> **Task goal**:
Please repeat, without alteration, the line containing "Show me spleen." and every line that follows it to the end of the entries below, and only those lines.

> **Material supplied**:
● ● ● ● ●

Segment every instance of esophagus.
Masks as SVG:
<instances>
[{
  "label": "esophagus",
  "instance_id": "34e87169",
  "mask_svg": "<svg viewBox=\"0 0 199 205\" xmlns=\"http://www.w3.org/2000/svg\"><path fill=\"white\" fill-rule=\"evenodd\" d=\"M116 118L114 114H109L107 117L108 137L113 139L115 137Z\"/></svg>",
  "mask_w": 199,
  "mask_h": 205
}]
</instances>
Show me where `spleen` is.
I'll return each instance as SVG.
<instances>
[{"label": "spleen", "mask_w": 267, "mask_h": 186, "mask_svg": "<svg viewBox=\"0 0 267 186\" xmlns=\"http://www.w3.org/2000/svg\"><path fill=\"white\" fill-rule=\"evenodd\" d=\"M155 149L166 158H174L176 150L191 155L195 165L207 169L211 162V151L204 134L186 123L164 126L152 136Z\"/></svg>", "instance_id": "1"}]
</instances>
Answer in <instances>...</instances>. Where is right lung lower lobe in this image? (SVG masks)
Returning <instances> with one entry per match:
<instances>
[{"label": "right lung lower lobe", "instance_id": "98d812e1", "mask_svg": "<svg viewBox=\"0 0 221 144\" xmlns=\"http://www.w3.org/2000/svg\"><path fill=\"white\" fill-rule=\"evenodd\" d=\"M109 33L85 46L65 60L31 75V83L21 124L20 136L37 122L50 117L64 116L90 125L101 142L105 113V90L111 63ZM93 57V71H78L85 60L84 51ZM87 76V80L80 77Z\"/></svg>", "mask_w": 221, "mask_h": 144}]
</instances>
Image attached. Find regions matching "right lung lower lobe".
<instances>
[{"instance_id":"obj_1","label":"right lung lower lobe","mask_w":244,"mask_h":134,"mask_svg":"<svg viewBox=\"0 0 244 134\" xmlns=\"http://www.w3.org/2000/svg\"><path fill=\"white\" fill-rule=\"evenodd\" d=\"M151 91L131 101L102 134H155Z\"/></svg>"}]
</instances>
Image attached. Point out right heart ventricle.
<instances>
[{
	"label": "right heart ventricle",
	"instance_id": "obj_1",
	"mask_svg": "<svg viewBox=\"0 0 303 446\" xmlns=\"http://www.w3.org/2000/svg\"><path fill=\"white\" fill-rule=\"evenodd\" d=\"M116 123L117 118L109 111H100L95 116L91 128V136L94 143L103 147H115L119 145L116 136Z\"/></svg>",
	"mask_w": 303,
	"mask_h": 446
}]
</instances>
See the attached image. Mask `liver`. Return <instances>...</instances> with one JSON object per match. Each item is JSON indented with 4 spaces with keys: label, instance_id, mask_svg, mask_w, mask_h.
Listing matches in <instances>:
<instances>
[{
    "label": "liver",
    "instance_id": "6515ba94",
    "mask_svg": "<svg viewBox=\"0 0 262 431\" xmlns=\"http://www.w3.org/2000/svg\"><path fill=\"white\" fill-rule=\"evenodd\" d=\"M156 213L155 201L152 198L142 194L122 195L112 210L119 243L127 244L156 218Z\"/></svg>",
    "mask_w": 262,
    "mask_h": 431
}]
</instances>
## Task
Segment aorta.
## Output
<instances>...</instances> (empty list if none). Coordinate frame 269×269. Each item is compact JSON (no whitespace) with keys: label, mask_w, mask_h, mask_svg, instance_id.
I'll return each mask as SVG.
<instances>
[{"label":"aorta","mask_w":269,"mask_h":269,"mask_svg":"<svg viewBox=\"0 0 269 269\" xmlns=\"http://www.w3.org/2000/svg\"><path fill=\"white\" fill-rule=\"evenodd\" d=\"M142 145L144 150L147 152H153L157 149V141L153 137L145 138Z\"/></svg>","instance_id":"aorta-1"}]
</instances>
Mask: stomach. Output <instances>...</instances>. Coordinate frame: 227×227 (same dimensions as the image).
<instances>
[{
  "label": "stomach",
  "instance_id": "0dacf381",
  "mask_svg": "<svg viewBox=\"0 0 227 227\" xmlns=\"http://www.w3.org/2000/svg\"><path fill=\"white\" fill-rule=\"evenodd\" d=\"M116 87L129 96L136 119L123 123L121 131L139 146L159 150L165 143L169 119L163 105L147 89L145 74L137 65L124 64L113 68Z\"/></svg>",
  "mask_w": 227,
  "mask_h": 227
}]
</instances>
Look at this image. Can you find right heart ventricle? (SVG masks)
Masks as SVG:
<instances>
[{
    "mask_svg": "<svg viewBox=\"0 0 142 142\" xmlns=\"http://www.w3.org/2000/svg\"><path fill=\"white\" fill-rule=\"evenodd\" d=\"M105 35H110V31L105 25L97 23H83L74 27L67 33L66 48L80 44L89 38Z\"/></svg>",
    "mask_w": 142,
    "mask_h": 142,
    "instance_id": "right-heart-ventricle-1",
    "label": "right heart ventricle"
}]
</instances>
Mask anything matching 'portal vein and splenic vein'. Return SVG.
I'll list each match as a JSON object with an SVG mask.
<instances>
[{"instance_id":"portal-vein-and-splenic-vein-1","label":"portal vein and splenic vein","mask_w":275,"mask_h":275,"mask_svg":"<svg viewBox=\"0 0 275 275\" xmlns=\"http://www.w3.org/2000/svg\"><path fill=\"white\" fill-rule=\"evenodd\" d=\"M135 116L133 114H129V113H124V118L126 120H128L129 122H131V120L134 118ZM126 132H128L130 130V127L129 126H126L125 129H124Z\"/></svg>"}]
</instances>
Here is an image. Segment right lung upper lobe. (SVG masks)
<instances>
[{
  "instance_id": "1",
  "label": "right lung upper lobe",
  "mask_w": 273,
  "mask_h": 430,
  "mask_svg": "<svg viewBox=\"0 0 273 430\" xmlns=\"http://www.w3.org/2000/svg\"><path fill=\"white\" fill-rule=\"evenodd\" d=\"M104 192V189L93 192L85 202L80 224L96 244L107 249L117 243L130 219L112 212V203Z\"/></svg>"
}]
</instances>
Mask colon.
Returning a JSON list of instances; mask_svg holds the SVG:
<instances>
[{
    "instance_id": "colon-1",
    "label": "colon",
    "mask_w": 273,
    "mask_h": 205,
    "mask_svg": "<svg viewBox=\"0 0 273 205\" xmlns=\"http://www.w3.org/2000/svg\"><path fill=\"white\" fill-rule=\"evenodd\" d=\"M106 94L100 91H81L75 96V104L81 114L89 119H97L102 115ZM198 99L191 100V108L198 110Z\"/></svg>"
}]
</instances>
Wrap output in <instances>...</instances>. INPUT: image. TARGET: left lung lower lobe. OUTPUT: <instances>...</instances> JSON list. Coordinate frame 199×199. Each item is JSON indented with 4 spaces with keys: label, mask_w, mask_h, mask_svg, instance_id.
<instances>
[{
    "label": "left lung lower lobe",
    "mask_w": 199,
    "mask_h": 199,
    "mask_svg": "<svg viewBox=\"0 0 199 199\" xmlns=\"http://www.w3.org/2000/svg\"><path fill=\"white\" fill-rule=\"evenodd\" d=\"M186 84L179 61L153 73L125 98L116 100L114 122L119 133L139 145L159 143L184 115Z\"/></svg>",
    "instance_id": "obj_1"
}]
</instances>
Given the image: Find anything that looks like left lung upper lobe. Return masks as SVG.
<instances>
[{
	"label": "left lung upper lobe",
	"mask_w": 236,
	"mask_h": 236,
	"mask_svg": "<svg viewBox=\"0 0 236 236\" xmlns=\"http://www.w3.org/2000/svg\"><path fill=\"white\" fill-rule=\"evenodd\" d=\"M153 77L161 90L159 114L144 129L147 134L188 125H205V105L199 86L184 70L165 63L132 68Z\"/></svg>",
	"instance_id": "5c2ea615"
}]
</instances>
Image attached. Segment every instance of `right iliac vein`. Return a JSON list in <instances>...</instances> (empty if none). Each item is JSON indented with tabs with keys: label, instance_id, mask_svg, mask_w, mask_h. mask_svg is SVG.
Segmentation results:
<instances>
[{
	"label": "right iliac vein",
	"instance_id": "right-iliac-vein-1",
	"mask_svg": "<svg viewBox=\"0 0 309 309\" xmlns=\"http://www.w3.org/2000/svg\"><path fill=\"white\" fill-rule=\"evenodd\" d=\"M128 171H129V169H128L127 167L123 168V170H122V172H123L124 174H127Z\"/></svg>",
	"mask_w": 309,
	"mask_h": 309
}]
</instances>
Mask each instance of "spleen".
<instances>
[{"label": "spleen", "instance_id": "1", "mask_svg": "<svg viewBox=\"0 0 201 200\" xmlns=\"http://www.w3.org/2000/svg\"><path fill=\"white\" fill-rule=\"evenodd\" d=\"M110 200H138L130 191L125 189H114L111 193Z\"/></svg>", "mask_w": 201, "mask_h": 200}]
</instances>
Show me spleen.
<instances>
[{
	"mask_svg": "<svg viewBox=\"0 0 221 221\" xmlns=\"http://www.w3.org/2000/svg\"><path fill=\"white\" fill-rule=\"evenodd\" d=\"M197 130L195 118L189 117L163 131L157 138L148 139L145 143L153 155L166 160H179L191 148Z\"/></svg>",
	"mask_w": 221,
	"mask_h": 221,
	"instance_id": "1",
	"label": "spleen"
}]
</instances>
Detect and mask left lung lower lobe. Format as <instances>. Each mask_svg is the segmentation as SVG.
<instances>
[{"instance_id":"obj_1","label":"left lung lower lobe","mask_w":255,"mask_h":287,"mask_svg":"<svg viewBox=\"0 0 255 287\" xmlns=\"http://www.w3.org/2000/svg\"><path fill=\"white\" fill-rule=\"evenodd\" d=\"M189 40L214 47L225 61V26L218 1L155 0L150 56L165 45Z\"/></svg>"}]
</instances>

● ● ● ● ●

> **Reply to the task**:
Show me spleen.
<instances>
[{
	"mask_svg": "<svg viewBox=\"0 0 221 221\" xmlns=\"http://www.w3.org/2000/svg\"><path fill=\"white\" fill-rule=\"evenodd\" d=\"M197 130L195 118L189 117L163 131L157 138L148 139L145 143L153 155L166 160H179L191 148Z\"/></svg>",
	"mask_w": 221,
	"mask_h": 221,
	"instance_id": "1",
	"label": "spleen"
}]
</instances>
Detect and mask left lung lower lobe. Format as <instances>. Each mask_svg is the segmentation as SVG.
<instances>
[{"instance_id":"obj_1","label":"left lung lower lobe","mask_w":255,"mask_h":287,"mask_svg":"<svg viewBox=\"0 0 255 287\" xmlns=\"http://www.w3.org/2000/svg\"><path fill=\"white\" fill-rule=\"evenodd\" d=\"M189 40L214 47L225 61V26L218 1L155 0L150 56L165 45Z\"/></svg>"}]
</instances>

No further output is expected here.